Click here to read about some of the green job titles expected to see the biggest growth in the coming years.

ATETV Episode 20: It’s All about Jobs

Monday, February 1st, 2010

ATETV hits a milestone with its 20th episode this week, and we’re marking the occasion by focusing on the issue of jobs and the needs of our workforce. In particular, this week we look at how ATE programs are training students for work in the new green economy, and to meet the high demand for technicians in many fields.

First, we head out to Laramie County Community College in Cheyenne, Wyoming, where Jonathan Terry is studying to be a wind turbine technician. Jonathan actually has a bachelor’s degree in international business, but he went back to school because he saw that wind energy is a growing industry.

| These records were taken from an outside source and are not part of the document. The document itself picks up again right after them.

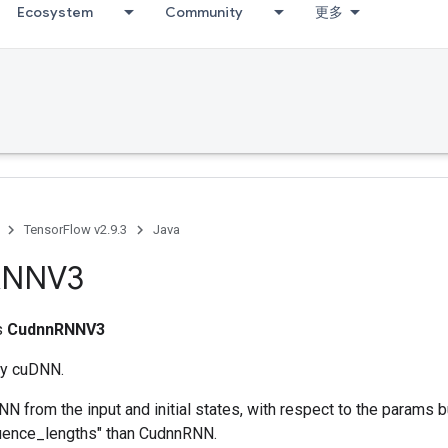
Ecosystem
Community
更多
TensorFlow v2.9.3
Java
RNNV3
ss
CudnnRNNV3
y cuDNN.
 from the input and initial states, with respect to the params 
quence_lengths" than CudnnRNN.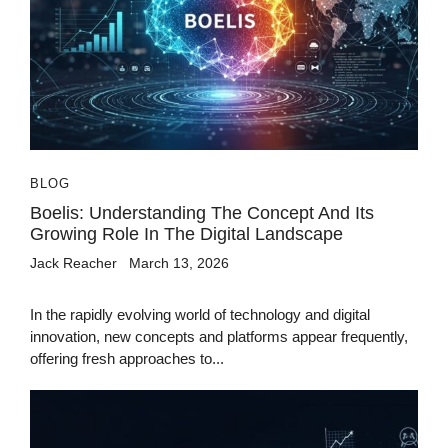
BLOG
Boelis: Understanding The Concept And Its
Growing Role In The Digital Landscape
Jack Reacher
March 13, 2026
In the rapidly evolving world of technology and digital
innovation, new concepts and platforms appear frequently,
offering fresh approaches to...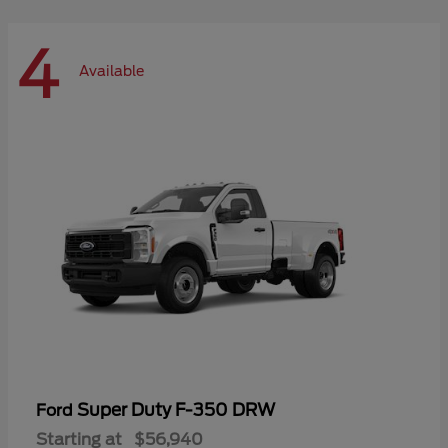
4
Available
Super Duty F-350 DRW
Ford
Starting at
$56,940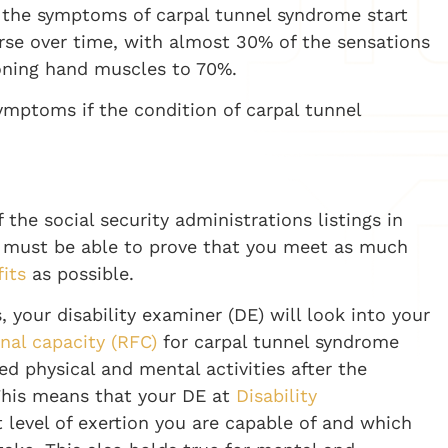
 the symptoms of carpal tunnel syndrome start
rse over time, with almost 30% of the sensations
ioning hand muscles to 70%.
ymptoms if the condition of carpal tunnel
the social security administrations listings in
ou must be able to prove that you meet as much
its
as possible.
, your disability examiner (DE) will look into your
onal capacity (RFC)
for carpal tunnel syndrome
ed physical and mental activities after the
 This means that your DE at
Disability
 level of exertion you are capable of and which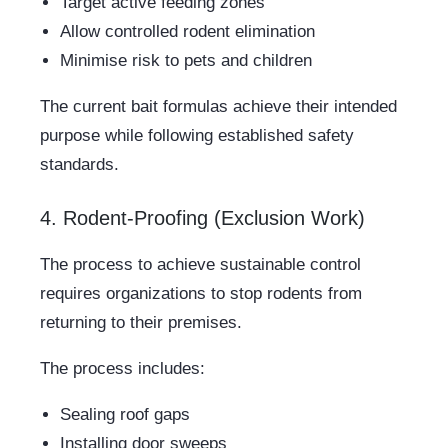
Target active feeding zones
Allow controlled rodent elimination
Minimise risk to pets and children
The current bait formulas achieve their intended
purpose while following established safety
standards.
4. Rodent-Proofing (Exclusion Work)
The process to achieve sustainable control
requires organizations to stop rodents from
returning to their premises.
The process includes:
Sealing roof gaps
Installing door sweeps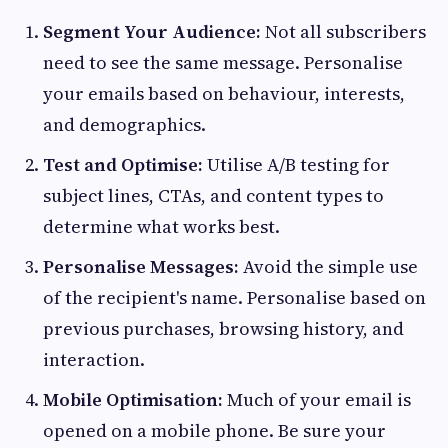
Segment Your Audience:
Not all subscribers
need to see the same message. Personalise
your emails based on behaviour, interests,
and demographics.
Test and Optimise:
Utilise A/B testing for
subject lines, CTAs, and content types to
determine what works best.
Personalise Messages:
Avoid the simple use
of the recipient's name. Personalise based on
previous purchases, browsing history, and
interaction.
Mobile Optimisation:
Much of your email is
opened on a mobile phone. Be sure your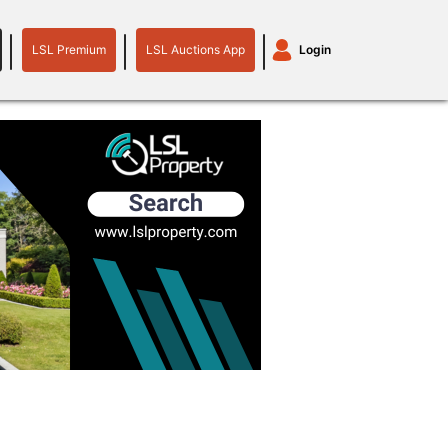
LSL Premium
LSL Auctions App
Login
LSL
LSL
Auctions
Login
Premium
App
plant machinery
motor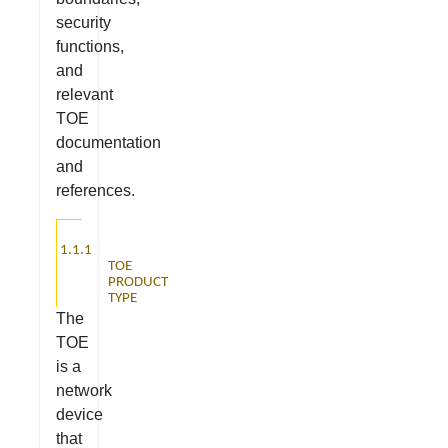
security
functions,
and
relevant
TOE
documentation
and
references.
1.1.1
TOE
PRODUCT
TYPE
The
TOE
is a
network
device
that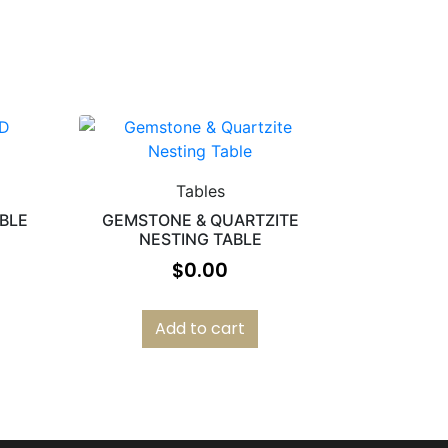
Tables
ABLE
GEMSTONE & QUARTZITE
NESTING TABLE
$
0.00
Add to cart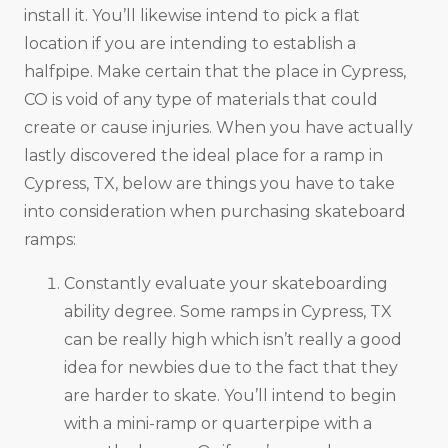
install it. You’ll likewise intend to pick a flat
location if you are intending to establish a
halfpipe. Make certain that the place in Cypress,
CO is void of any type of materials that could
create or cause injuries. When you have actually
lastly discovered the ideal place for a ramp in
Cypress, TX, below are things you have to take
into consideration when purchasing skateboard
ramps:
Constantly evaluate your skateboarding
ability degree. Some ramps in Cypress, TX
can be really high which isn’t really a good
idea for newbies due to the fact that they
are harder to skate. You’ll intend to begin
with a mini-ramp or quarterpipe with a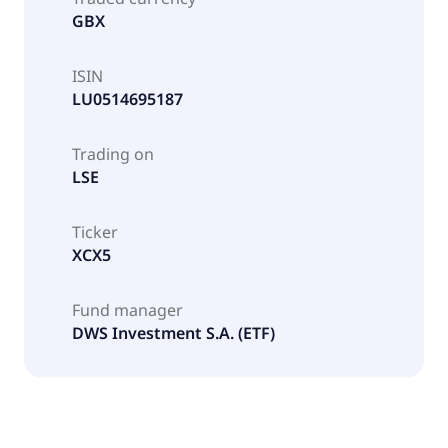
GBX
ISIN
LU0514695187
Trading on
LSE
Ticker
XCX5
Fund manager
DWS Investment S.A. (ETF)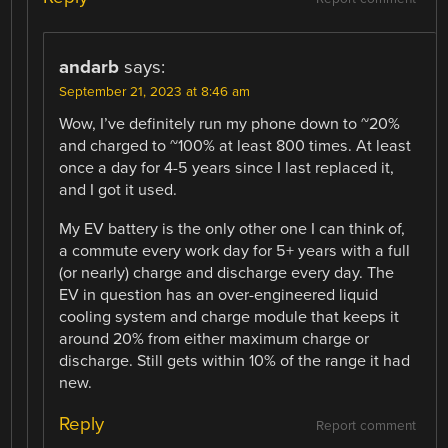
andarb
says:
September 21, 2023 at 8:46 am
Wow, I’ve definitely run my phone down to ~20%
and charged to ~100% at least 800 times. At least
once a day for 4-5 years since I last replaced it,
and I got it used.
My EV battery is the only other one I can think of,
a commute every work day for 5+ years with a full
(or nearly) charge and discharge every day. The
EV in question has an over-engineered liquid
cooling system and charge module that keeps it
around 20% from either maximum charge or
discharge. Still gets within 10% of the range it had
new.
Reply
Report comment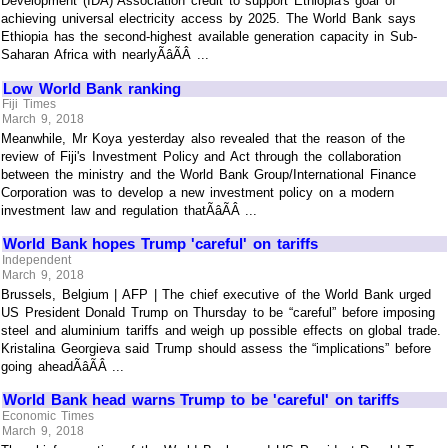
Development (IDA) Association credit to support Ethiopia's goal of
achieving universal electricity access by 2025. The World Bank says
Ethiopia has the second-highest available generation capacity in Sub-
Saharan Africa with nearlyÃâÃÂ ...
Low World Bank ranking
Fiji Times
March 9, 2018
Meanwhile, Mr Koya yesterday also revealed that the reason of the
review of Fiji's Investment Policy and Act through the collaboration
between the ministry and the World Bank Group/International Finance
Corporation was to develop a new investment policy on a modern
investment law and regulation thatÃâÃÂ ...
World Bank hopes Trump 'careful' on tariffs
Independent
March 9, 2018
Brussels, Belgium | AFP | The chief executive of the World Bank urged
US President Donald Trump on Thursday to be “careful” before imposing
steel and aluminium tariffs and weigh up possible effects on global trade.
Kristalina Georgieva said Trump should assess the “implications” before
going aheadÃâÃÂ ...
World Bank head warns Trump to be 'careful' on tariffs
Economic Times
March 9, 2018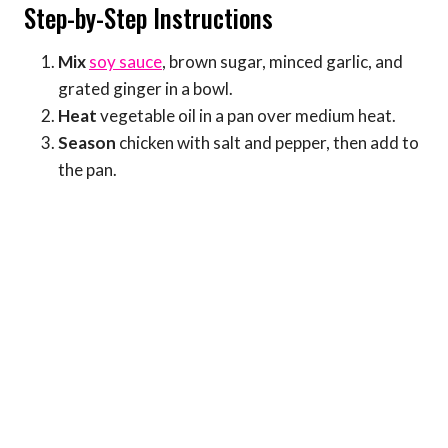
Step-by-Step Instructions
Mix
soy sauce
, brown sugar, minced garlic, and
grated ginger in a bowl.
Heat
vegetable oil in a pan over medium heat.
Season
chicken with salt and pepper, then add to
the pan.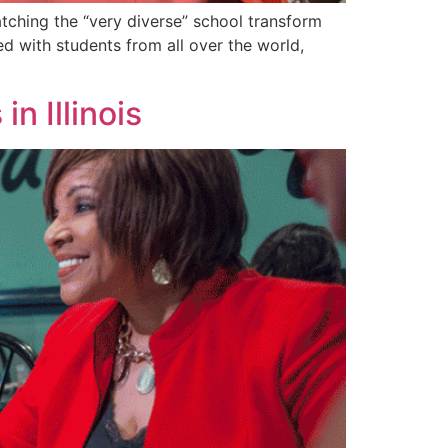
ching the “very diverse” school transform
d with students from all over the world,
in Illinois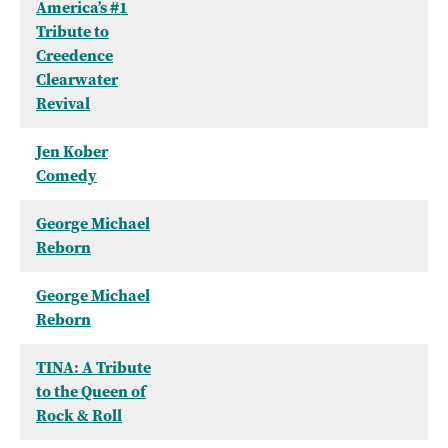
America’s #1
Tribute to
Creedence
Clearwater
Revival
Jen Kober
Comedy
George Michael
Reborn
George Michael
Reborn
TINA: A Tribute
to the Queen of
Rock & Roll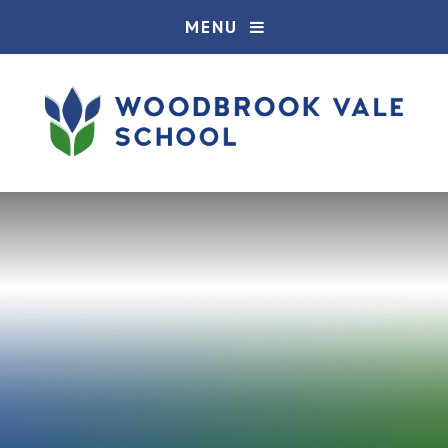
Skip to content ↓
MENU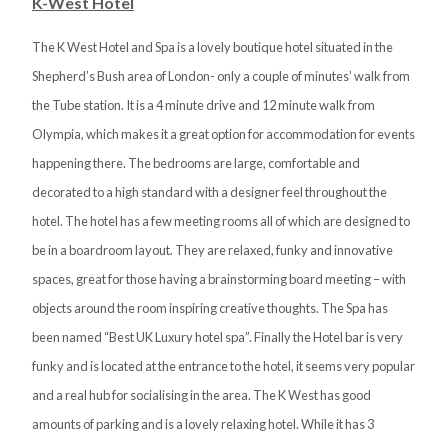
K-West Hotel
The K West Hotel and Spa is a lovely boutique hotel situated in the
Shepherd’s Bush area of London- only a couple of minutes’ walk from
the Tube station. It is a 4 minute drive and 12 minute walk from
Olympia, which makes it a great option for accommodation for events
happening there. The bedrooms are large, comfortable and
decorated to a high standard with a designer feel throughout the
hotel. The hotel has a few meeting rooms all of which are designed to
be in a boardroom layout. They are relaxed, funky and innovative
spaces, great for those having a brainstorming board meeting – with
objects around the room inspiring creative thoughts. The Spa has
been named “Best UK Luxury hotel spa”. Finally the Hotel bar is very
funky and is located at the entrance to the hotel, it seems very popular
and a real hub for socialising in the area. The K West has good
amounts of parking and is a lovely relaxing hotel. While it has 3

Jonathan’s story illustrates a larger issue we cover in our second segment this week: the need for skilled technicians in many industries, from green tech to lab work. “The ability for the two-year community colleges to deliver these workers as quickly as they can, this is an area that has become critical to the United States economic position in the world,” says Ellen Bemben of the Regional Technology Corporation.

Finally, we take a look at one specific type of green job that’s in high demand. Sinclair Community College is partnering with affordable housing groups to conduct energy audits and weatherize homes. “It creates an awareness about what can be gained from energy efficiency,” says Sinclair’s Bob Gilbert. “And the possibilities for our students in the job market just keeps increasing and increasing.”

As the country continues to focus on creating more opportunities for the future, students should look into community colleges as a fast, cost-effective way to prepare for secure, in-demand careers.